It’s EXACTLY like you can buy old printouts. Books, newspapers, magazines, menus, the trashcan at Kinkos.
Buy a typewriter at goodwill, write your note, donate the typewriter back.
At this point it’s probably cheaper to buy a label maker on craigslist, write your note and then sell it on the craigslist (if you want to sell it at all – I doubt there is any watermarking in label maker prints).
Can I print an online magazine?
Color laser printers do the same thing. Print yellow dots of the make and model
ONLY color printers print yellow dots.
Just remove the color cartridge, then no yellow dots.
Actually no dots at all as the printer refuses to print…
Melt a hole and drain all the toner from all color cartridge. (do it outside with high quality mask, those toner could cause you to spit up rainbow phlegm!)
No more hidden marks!
Printer with a fully depleted yellow cartridge will still print just fine.
Or just make the printer print an all yellow background, dots swamped out.
Won’t it just skip dots?
Fun factoid – Xerox brand color copiers(others as well) can recognize US money (not sure about other countries) and will in some cases either refuse to copy or lockdown and present an error when someone tries to copy currency. So if your into denial of service just try to copy some $20 or $100 bills on a color Xerox. Likewise I have seen errors trying to scan money using Fujitsu ScanSanp’s – this has to deal with something similar to this article as there are hidden marks in some negotiable instruments that cause the firmware to lockout the scan/copy.
Now for some fun, just put that pattern in paper work you give others :)
The mark on banknotes that makes them not want to print is called the EURion constellation.
https://en.wikipedia.org/wiki/EURion_constellation
It is a rather common thing for a lot of scanners to not want to spit out an image if detecting the constellation.

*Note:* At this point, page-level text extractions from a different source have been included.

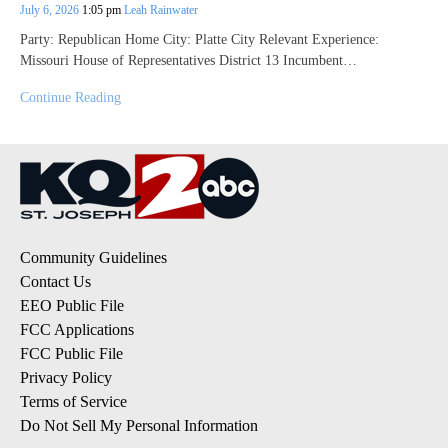
July 6, 2026
1:05 pm
Leah Rainwater
Party: Republican Home City: Platte City Relevant Experience:
Missouri House of Representatives District 13 Incumbent…
Continue Reading
Community Guidelines
Contact Us
EEO Public File
FCC Applications
FCC Public File
Privacy Policy
Terms of Service
Do Not Sell My Personal Information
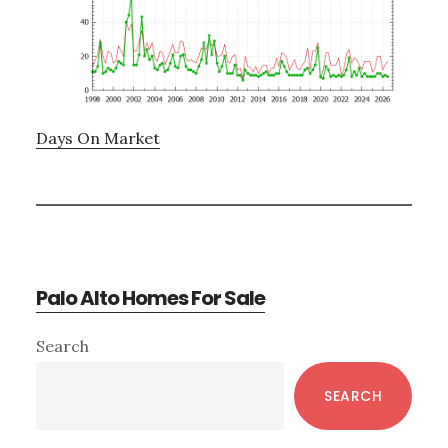
Days On Market
Palo Alto Homes For Sale
Primary
Search
Sidebar
SEARCH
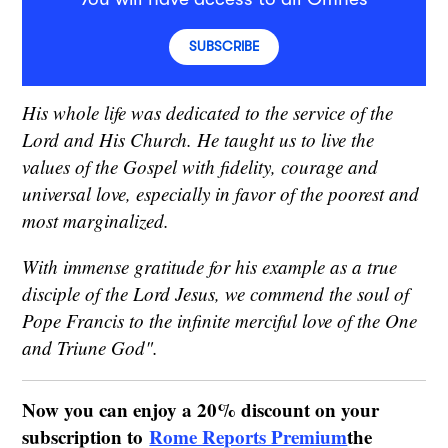
SUBSCRIBE
His whole life was dedicated to the service of the
Lord and His Church. He taught us to live the
values of the Gospel with fidelity, courage and
universal love, especially in favor of the poorest and
most marginalized.
With immense gratitude for his example as a true
disciple of the Lord Jesus, we commend the soul of
Pope Francis to the infinite merciful love of the One
and Triune God".
Now you can enjoy a 20% discount on your
subscription to
Rome Reports Premium
the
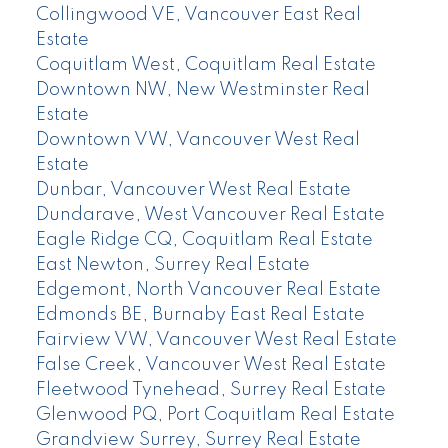
Collingwood VE, Vancouver East Real
Estate
Coquitlam West, Coquitlam Real Estate
Downtown NW, New Westminster Real
Estate
Downtown VW, Vancouver West Real
Estate
Dunbar, Vancouver West Real Estate
Dundarave, West Vancouver Real Estate
Eagle Ridge CQ, Coquitlam Real Estate
East Newton, Surrey Real Estate
Edgemont, North Vancouver Real Estate
Edmonds BE, Burnaby East Real Estate
Fairview VW, Vancouver West Real Estate
False Creek, Vancouver West Real Estate
Fleetwood Tynehead, Surrey Real Estate
Glenwood PQ, Port Coquitlam Real Estate
Grandview Surrey, Surrey Real Estate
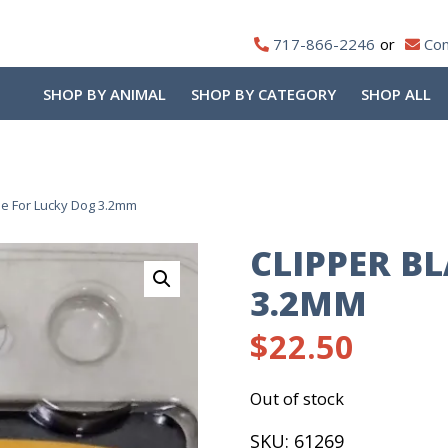
717-866-2246
Con
SHOP BY ANIMAL
SHOP BY CATEGORY
SHOP ALL
de For Lucky Dog 3.2mm
CLIPPER B
3.2MM
$
22.50
Out of stock
SKU:
61269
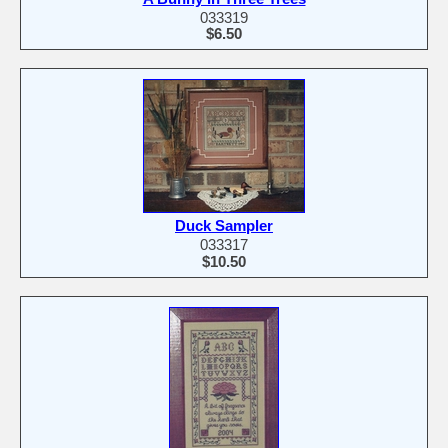
033319
$6.50
Duck Sampler
033317
$10.50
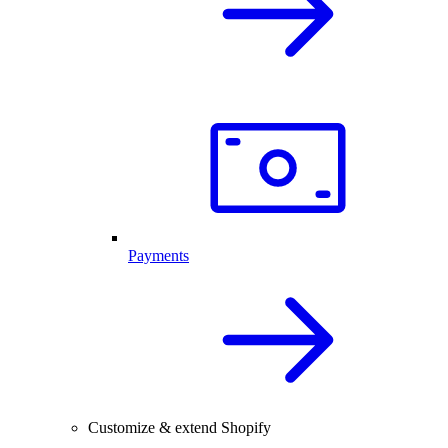
Payments
Customize & extend Shopify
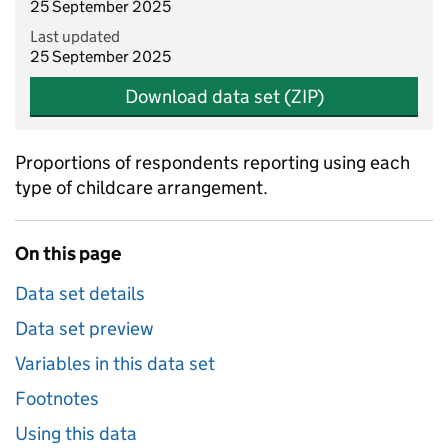
25 September 2025
Last updated
25 September 2025
Download data set (ZIP)
Proportions of respondents reporting using each
type of childcare arrangement.
On this page
Data set details
Data set preview
Variables in this data set
Footnotes
Using this data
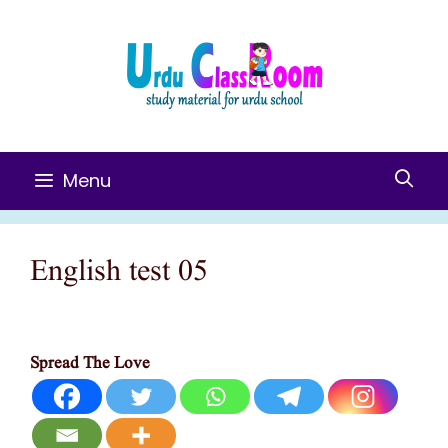
Skip
To
Content
Menu
English test 05
Spread The Love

Some printers will likewise refuse to print documents with this constellation.
Fascinating!
I was not aware that this was a thing. Thanks!
That would only stop petty criminals, which is a good thing as they are the most common, but anyone with half a brain would realise that if the registration on a printer is good enough that they can double print a page so that there is no complete and detectable watermark on any single printing pass. Same applies to scanners, you scan twice with alternating parts of the note removed. Meanwhile things have moved on and money is made of plastic or not even physical at all in most transactions.

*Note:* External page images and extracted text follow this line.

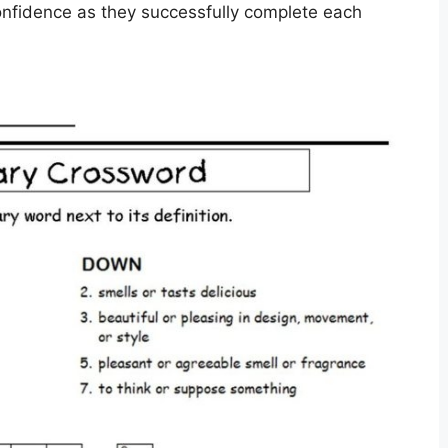
confidence as they successfully complete each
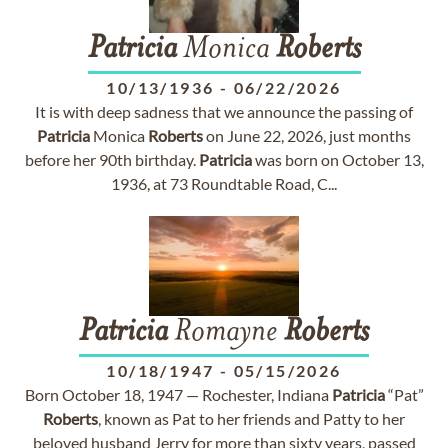
Patricia
Monica
Roberts
10/13/1936
-
06/22/2026
It is with deep sadness that we announce the passing of
Patricia
Monica
Roberts
on June 22, 2026, just months
before her 90th birthday.
Patricia
was born on October 13,
1936, at 73 Roundtable Road, C...
Patricia
Romayne
Roberts
10/18/1947
-
05/15/2026
Born October 18, 1947 — Rochester, Indiana
Patricia
“Pat”
Roberts
, known as Pat to her friends and Patty to her
beloved husband Jerry for more than sixty years, passed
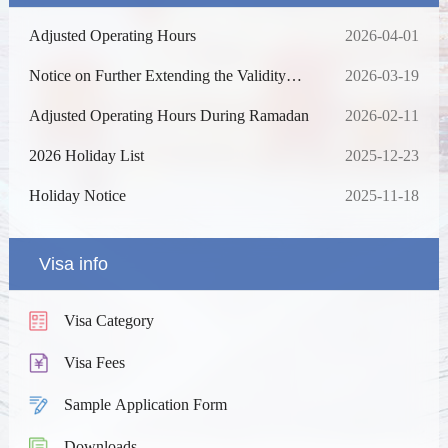
Adjusted Operating Hours
2026-04-01
Notice on Further Extending the Validity
2026-03-19
Period and Expanding the Scope of the
Waiver of Fingerprint Collection for Visa
Adjusted Operating Hours During Ramadan
2026-02-11
Applications
2026 Holiday List
2025-12-23
Holiday Notice
2025-11-18
Visa info
Visa Category
Visa Fees
Sample Application Form
Downloads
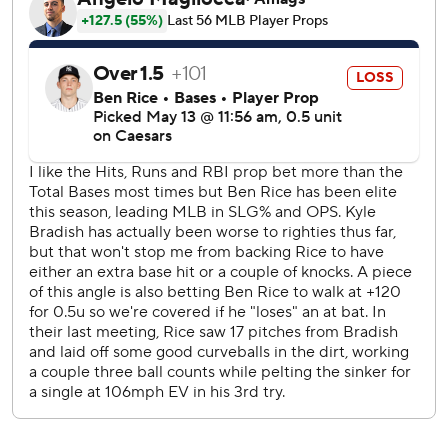
third with a bunt single and went to second when Fried
threw wildly to first for an error. Rutschman's sacrifice fly
made it 2-0, and Pete Alonso followed with a run-scoring
single.
Bradish (2-5) took a no-hitter into the fifth in his second
straight impressive start after striking out 10 against the
Athletics last week. He fanned seven against New York and
walked three.
Rutschman's two-run shot in the fifth nicked off right
fielder Spencer Jones' glove as it went over the wall. Then
the Orioles made it 7-0 in the sixth on a two-run single by
Alexander.
Anthony Volpe went 0 for 3 with an error in his first game
since the Yankees brought him back from the minors
Tuesday.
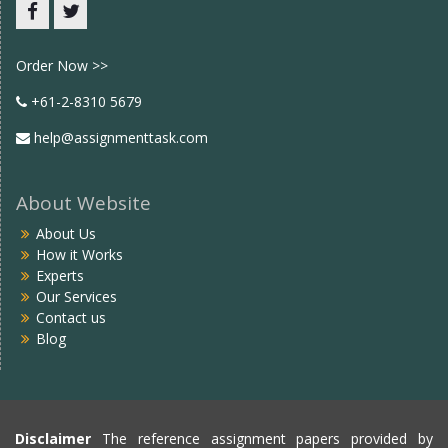
Facebook
twitter
Order Now >>
+61-2-8310 5679
help@assignmenttask.com
About Website
About Us
How it Works
Experts
Our Services
Contact us
Blog
Disclaimer
The reference assignment papers provided by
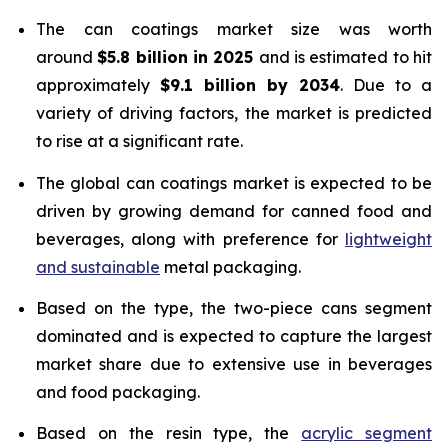
The can coatings market size was worth
around
$5.8 billion in 2025
and is estimated to hit
approximately
$9.1 billion by 2034
. Due to a
variety of driving factors, the market is predicted
to rise at a significant rate.
The global can coatings market is expected to be
driven by growing demand for canned food and
beverages, along with preference for
lightweight
and sustainable
metal packaging.
Based on the type, the two-piece cans segment
dominated and is expected to capture the largest
market share due to extensive use in beverages
and food packaging.
Based on the resin type, the
acrylic segment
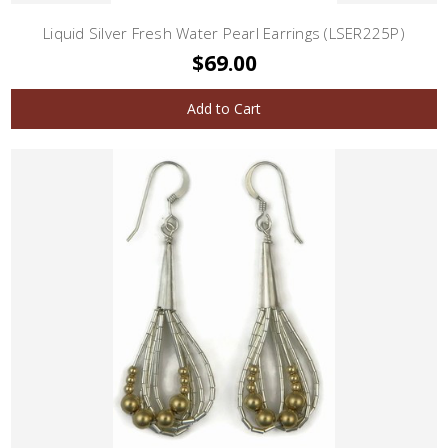
Liquid Silver Fresh Water Pearl Earrings (LSER225P)
$69.00
Add to Cart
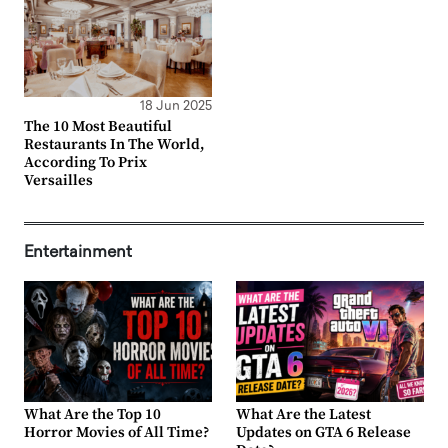
18 Jun 2025
The 10 Most Beautiful
Restaurants In The World,
According To Prix
Versailles
Entertainment
What Are the Top 10
What Are the Latest
Horror Movies of All Time?
Updates on GTA 6 Release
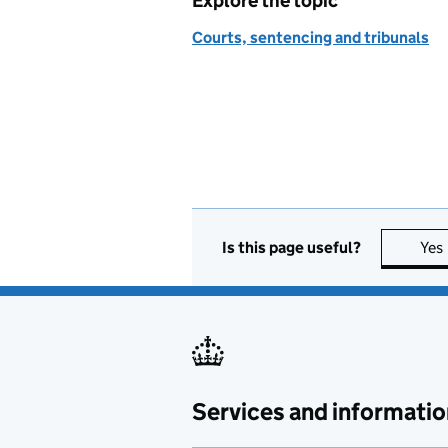
Explore the topic
Courts, sentencing and tribunals
Is this page useful?
Yes
Services and informatio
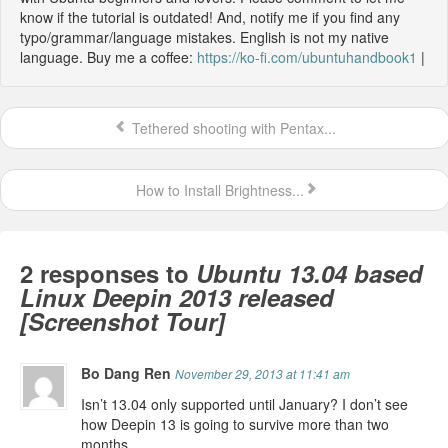
know if the tutorial is outdated! And, notify me if you find any
typo/grammar/language mistakes. English is not my native
language. Buy me a coffee:
https://ko-fi.com/ubuntuhandbook1
|
Tethered shooting with Pentax...
How to Install Brightness...
2 responses to
Ubuntu 13.04 based
Linux Deepin 2013 released
[Screenshot Tour]
Bo Dang Ren
November 29, 2013 at 11:41 am
Isn’t 13.04 only supported until January? I don’t see
how Deepin 13 is going to survive more than two
months.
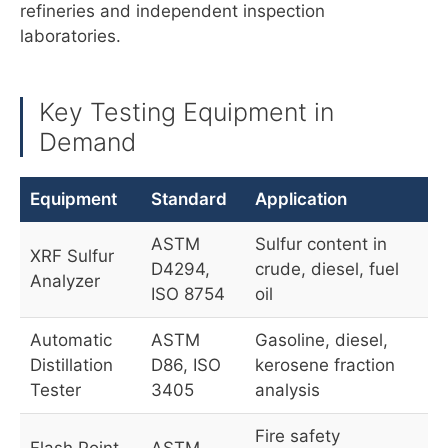
refineries and independent inspection
laboratories.
Key Testing Equipment in
Demand
Equipment
Standard
Application
ASTM
Sulfur content in
XRF Sulfur
D4294,
crude, diesel, fuel
Analyzer
ISO 8754
oil
Automatic
ASTM
Gasoline, diesel,
Distillation
D86, ISO
kerosene fraction
Tester
3405
analysis
Fire safety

We tried. (And caused lots of questions on company front desk, where the copying machine was :)).
All in all – one half scans okay, another does not, even when folded. USD and Euro are both protected, russian roubles were not.

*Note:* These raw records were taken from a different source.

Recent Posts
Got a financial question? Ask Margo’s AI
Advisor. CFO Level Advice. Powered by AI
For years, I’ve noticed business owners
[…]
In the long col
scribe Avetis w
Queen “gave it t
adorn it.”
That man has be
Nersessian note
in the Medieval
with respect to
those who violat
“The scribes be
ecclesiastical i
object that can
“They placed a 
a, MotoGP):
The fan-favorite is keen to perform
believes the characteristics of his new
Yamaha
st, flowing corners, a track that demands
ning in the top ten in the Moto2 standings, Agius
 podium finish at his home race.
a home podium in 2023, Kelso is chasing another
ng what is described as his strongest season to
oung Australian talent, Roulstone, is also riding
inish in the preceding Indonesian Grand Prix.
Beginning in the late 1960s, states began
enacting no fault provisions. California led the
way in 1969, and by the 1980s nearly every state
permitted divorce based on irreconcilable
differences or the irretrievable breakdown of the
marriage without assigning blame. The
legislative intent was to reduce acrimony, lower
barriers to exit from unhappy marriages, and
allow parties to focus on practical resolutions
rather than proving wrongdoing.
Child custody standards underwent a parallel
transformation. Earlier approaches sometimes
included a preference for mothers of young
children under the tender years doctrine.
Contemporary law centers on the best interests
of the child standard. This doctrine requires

Added to my list of “things to try during the next miserable winter weekend”.
Thanks!
I worked for a company making casino games and one of the electronic card dispensers used a constellation of tiny yellow dots to identify and authenticate cards. It was the only one that worked reliably no matter how fast any of drew us the cards.
Heh, such a simple hack, and you can probably defeat the scheme by having a lot of random yellow dots of your own in the background of whatever you are printing. Would be interesting to see what the noise tolerance of their encoding was. As for “ransom notes” nah, they simply needed a way to catch money counterfeiters and identity document forgers etc.
It might be nice to add these constellations to e booklets to keep people from printing/ scanning them our triggering a resulting black page or wiped doc.
One word – DJVU. Also I strongly suspect that it works on scanning step, not printing one.
hack a CIS style scanner instead, these are relatively cheap and already have blue LEDs as part of the mechanism, or just use it straight up (ahem) as they are designed to do specifically these type of things quite often.
Reference A(eh) https://compo.canon/en/product/cis/
and https://compo.canon/en/product/cis/download/catalog.html
that’s likely one of many. Looks as if they often use a white LED (Cannon?)
http://www.mitsubishielectric.com/bu/contact_image/cis/index.html
also http://www.csensor.com/cis_modules.htm
Just a “how can this be done differently” thing. As most USB based scanners
1 USE a CIS imaging element
2 Have flash memory installed in the controller board
3 Use a standard processor
Just hacking a scanner to do this might not be as difficult as (the above). However it may not be possible to use the accompanying software (for the scanner) as you just wiped it out. Copying the original FW is unlikely (as most companies lock processor specific JTAG memory read operations and only the erase command will undo that).